Monday, Aug. 16, 1937
Friendly Chat
Down the streets of Simla--mountain resort and summer capital of His Majesty's Government in India--to the very gates of the Viceregal Lodge, the scene of as much pomp and circumstance as is displayed at Buckingham Palace, ambled a toothless little Hindu. Drawing his khaddar (Indian "Village Industries" homespun) loincloth and shawl about him, the wizened old man shuffled in to meet the Viceroy. Thus last week took place the long-awaited meeting between Mohandas K. Gandhi, de facto head of the Indian National Congress, and Sir Victor Alexander John Hope, Marquess of Linlithgow, Viceroy of India. It was the end of a five-year estrangement between the British Raj and the longtime leader of the Indian masses.
Typical of Lord Linlithgow's efforts in his year-old rule to allay Indian distrust of the new Constitution was this crowning gesture, an invitation to Gandhi because the Viceroy wanted to make his "personal acquaintance." The Scottish laird-banker-viceroy, who shuns the glitter of his throne, has made himself popular with India's peasants and underprivileged castes. They like their Muluk-i-lat-sahib. Lord Master of the Land, particularly because he can often be seen puttering about in his garden, jogging down the streets of Simla in a rickshaw.

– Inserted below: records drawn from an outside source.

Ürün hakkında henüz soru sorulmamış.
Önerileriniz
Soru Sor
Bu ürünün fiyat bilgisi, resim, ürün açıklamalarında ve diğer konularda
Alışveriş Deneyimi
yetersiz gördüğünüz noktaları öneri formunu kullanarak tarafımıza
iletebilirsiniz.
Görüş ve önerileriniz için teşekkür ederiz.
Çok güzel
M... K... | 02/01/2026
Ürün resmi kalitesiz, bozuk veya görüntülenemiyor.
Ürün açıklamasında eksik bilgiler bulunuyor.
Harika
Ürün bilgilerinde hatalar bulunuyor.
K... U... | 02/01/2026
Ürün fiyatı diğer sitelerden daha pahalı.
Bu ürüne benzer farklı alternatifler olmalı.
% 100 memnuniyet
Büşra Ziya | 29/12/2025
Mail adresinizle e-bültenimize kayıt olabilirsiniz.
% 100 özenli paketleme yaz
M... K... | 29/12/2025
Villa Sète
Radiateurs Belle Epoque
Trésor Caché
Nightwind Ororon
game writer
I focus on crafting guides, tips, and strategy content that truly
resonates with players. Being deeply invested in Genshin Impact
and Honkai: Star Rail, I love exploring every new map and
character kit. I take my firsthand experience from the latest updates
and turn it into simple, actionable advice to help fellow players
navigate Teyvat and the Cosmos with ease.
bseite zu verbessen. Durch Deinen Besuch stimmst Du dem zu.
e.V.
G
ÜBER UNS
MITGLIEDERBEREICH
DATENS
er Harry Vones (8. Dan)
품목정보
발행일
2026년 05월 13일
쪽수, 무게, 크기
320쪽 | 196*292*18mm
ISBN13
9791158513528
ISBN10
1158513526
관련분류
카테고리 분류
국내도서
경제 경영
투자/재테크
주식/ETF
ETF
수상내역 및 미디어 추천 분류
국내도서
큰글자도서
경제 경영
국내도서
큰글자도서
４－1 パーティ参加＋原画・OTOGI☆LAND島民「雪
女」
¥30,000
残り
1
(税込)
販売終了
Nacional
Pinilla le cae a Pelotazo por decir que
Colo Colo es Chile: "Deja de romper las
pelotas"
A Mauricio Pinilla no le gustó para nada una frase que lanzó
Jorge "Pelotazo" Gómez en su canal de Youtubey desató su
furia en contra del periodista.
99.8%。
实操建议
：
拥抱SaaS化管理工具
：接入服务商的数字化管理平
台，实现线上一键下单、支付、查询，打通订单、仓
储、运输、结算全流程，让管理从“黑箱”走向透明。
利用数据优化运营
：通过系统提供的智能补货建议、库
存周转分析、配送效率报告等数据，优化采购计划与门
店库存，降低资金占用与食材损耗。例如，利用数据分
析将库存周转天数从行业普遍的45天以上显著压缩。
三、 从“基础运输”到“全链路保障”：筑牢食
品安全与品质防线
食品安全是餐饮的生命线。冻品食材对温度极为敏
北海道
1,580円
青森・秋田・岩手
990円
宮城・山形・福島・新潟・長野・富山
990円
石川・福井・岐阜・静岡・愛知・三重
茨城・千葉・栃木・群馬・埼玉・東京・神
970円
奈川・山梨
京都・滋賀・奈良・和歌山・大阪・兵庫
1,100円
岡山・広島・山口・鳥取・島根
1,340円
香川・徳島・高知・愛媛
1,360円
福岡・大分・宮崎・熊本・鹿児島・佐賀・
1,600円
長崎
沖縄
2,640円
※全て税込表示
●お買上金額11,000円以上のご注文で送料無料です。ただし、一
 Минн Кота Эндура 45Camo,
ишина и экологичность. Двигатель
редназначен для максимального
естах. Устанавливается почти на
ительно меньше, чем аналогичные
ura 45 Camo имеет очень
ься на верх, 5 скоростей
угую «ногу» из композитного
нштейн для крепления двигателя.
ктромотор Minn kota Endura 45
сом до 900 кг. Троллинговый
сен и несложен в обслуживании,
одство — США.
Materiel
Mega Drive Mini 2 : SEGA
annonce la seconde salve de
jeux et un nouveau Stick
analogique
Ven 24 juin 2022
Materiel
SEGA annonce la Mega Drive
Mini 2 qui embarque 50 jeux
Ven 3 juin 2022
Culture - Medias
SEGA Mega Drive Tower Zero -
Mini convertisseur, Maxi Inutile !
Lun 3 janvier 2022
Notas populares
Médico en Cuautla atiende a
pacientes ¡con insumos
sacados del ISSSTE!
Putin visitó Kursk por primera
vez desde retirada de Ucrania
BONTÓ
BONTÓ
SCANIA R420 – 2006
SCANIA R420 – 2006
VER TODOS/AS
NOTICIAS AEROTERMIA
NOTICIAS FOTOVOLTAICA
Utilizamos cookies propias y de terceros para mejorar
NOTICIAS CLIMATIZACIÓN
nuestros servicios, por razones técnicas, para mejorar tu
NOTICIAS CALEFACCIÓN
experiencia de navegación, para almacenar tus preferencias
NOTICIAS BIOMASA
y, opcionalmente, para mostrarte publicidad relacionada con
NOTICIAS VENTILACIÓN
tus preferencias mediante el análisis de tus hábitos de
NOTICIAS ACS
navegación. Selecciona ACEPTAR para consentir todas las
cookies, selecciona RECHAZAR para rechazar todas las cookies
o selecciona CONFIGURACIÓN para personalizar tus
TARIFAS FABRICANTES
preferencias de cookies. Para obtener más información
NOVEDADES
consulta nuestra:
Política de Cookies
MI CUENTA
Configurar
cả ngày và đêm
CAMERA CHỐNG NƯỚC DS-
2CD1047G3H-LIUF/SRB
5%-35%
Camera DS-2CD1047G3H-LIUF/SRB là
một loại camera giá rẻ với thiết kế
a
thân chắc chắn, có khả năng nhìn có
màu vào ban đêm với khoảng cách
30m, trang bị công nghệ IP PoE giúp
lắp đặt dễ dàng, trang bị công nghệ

Last week's friendly chat capped recent events which have cleared the Indian political atmosphere. Ever since the Congress Party agreed to participate in forming provincial governments granted them under the new Constitution (TIME, July 19), the way has been open for the exchange of Anglo-Indian expressions of goodwill. According to the official news, the Viceroy and his scrawny visitor exchanged charitable views on "rural uplift" and the "condition of the peasantry," but when India's Legislative Assembly meets this autumn, and the Viceroy in his pale blue robes rises to address it, most of Mr. Gandhi's political followers are expected not to make themselves conspicuous by their absence.